▶ _WHAT TO PRODUCE_:
In the records below, repeat exactly the lines between the line holding "Passenger rights (456, 1127)" and the line holding "Doncaster (269, 190)", inclusive, and drop the pictures.

▶ _PROVIDED ENTRIES_:

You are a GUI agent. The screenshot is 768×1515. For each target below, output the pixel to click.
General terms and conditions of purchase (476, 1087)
...
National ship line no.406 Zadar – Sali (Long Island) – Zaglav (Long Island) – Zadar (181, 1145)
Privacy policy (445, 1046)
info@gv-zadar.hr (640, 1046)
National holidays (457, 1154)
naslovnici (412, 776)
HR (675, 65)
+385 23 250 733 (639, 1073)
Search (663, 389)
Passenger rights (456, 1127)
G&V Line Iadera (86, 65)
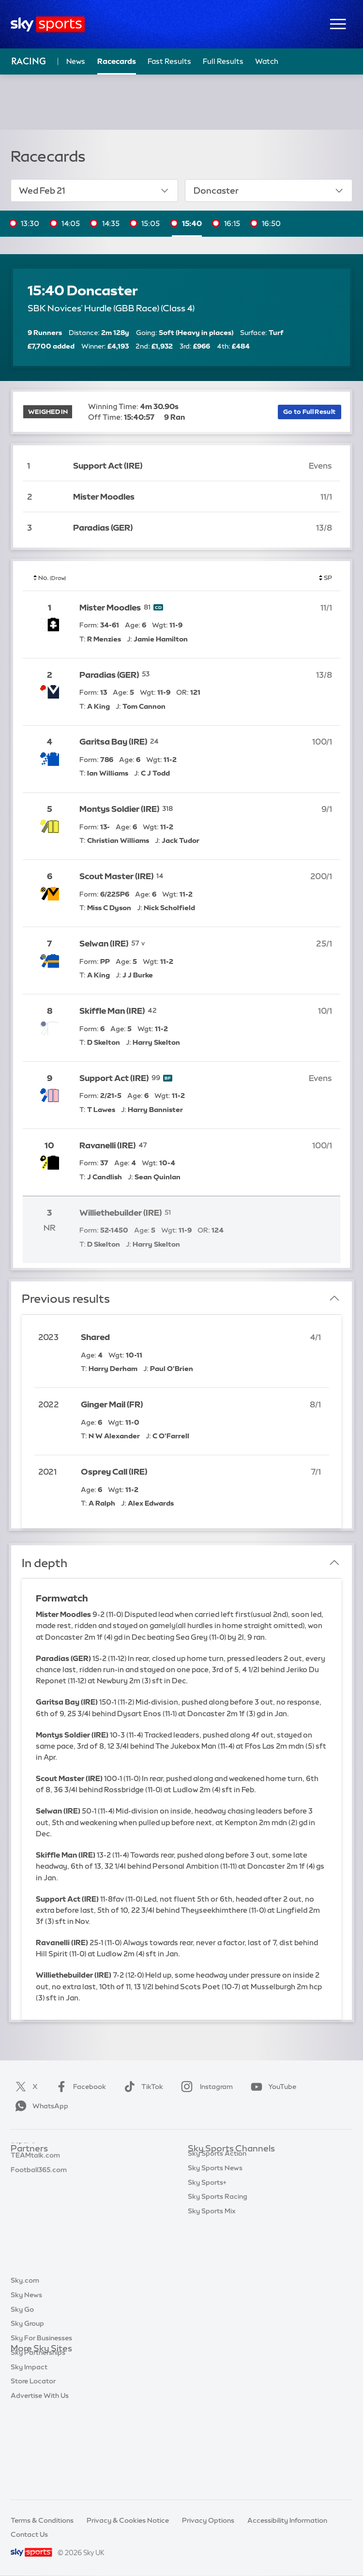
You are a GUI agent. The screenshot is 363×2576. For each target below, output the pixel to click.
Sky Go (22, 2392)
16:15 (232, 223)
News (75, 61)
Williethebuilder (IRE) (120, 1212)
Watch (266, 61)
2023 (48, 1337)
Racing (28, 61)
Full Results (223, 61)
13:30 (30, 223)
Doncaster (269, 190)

▶ _RESULT BELOW_:
Passenger rights (456, 1127)
G&V Line Iadera (86, 65)
You are a GUI agent. The screenshot is 363×2576. For each target below, output the pixel to click.
Sky Go (22, 2392)
16:15 (232, 223)
News (75, 61)
Williethebuilder (IRE) (120, 1212)
Watch (266, 61)
2023 (48, 1337)
Racing (28, 61)
Full Results (223, 61)
13:30 (30, 223)
Doncaster (269, 190)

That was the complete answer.